Is the reboot of The Pillowman something you’ve wanted to bring back for a long time now?
It’s one of Adrian Pang’s and my favourite plays, and we’d get asked about it every year by many people – so seeing as it’s been ten years since the last staging, it seemed the right time for a reboot.
‘It’s nice to find “real” men, flaws and all, in a script’
What attracted you to the story?
It has everything we like in a play: it’s dark, funny and also very sad. It takes you on an emotional journey where you don’t know whom to root for and whom to believe, and there’s also a lot of egotism and machismo at every turn. It’s nice to find ‘real’ men, flaws and all, in a script.
Three of the original cast members – Adrian Pang, Daniel Jenkins and Shane Mardjuki – are making a return. was the decision to bring them back a natural one?
Definitely. These guys really embodied the characters the first time ’round. We had developed such a tight relationship, and I wanted to return to that. [Original cast member] Michael Corbidge couldn’t join the restaging, so Andy Tear will be stepping into his role as Katurian’s brother. Andy’s got a natural understanding of the Britishness that’s inherent in the script, and his interpretation of the role will be quite different from Michael’s.
'We want the audience to be transported out of the interrogation room and be completely immersed in [Katurian's] story'
How is this restaging different from the original play that debuted in 2003 in London?
I’ve never seen the original staging of the play or any versions of it. I kind of like it that way, because it means I have no outside influences or comparisons to make, so the staging will be solely my vision from start to end.
Which bit was the most challenging to visually execute?

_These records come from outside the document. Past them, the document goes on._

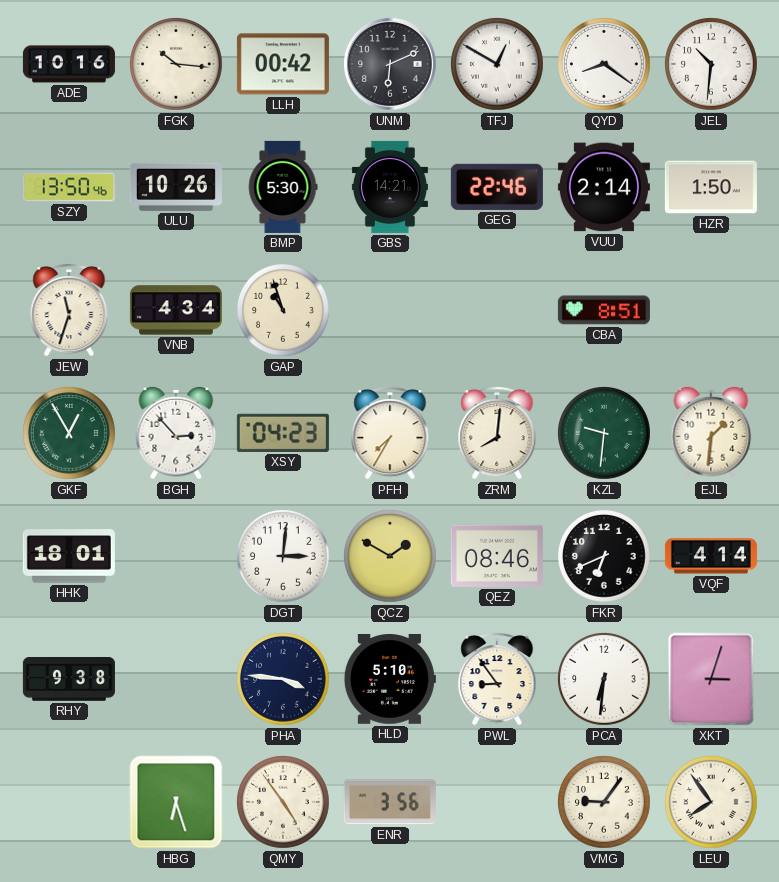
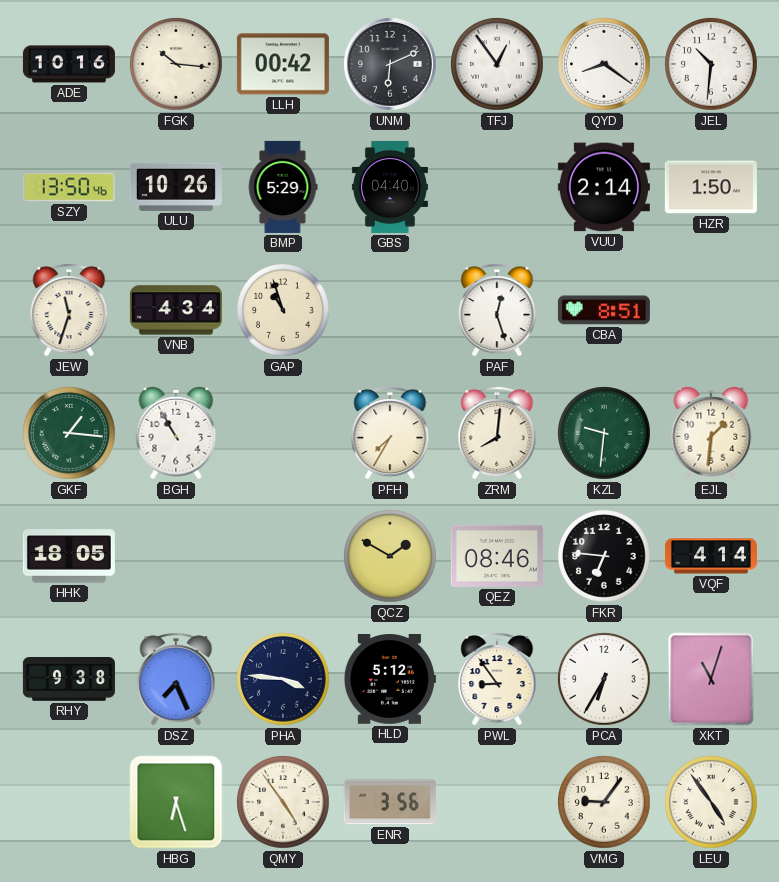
TFJ: 12:50 -> 12:54
BMP: 5:30 -> 5:29
GBS: 14:21 -> 04:40
GEG: 22:46 -> none
PAF: none -> 12:27
GKF: 12:55 -> 1:16
BGH: 2:53 -> 10:55
XSY: 04:23 -> none
HHK: 18:01 -> 18:05
DGT: 3:01 -> none
FKR: 6:41 -> 6:46
DSZ: none -> 7:26
HLD: 5:10 -> 5:12
PCA: 6:31 -> 6:35
XKT: 3:03 -> 11:03
LEU: 7:54 -> 4:54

Depicting Katurian’s short stories. We want the audience to be transported out of the interrogation room and be completely immersed in his story. Visually, we’re incorporating ideas based off graphic novels and are trying to work out using multimedia around the actors on stage.
How do you hope the audience will feel after watching this restaging?
I hope they’ll be left reeling – the story is such a roller coaster that they should feel like they’ve just come off one!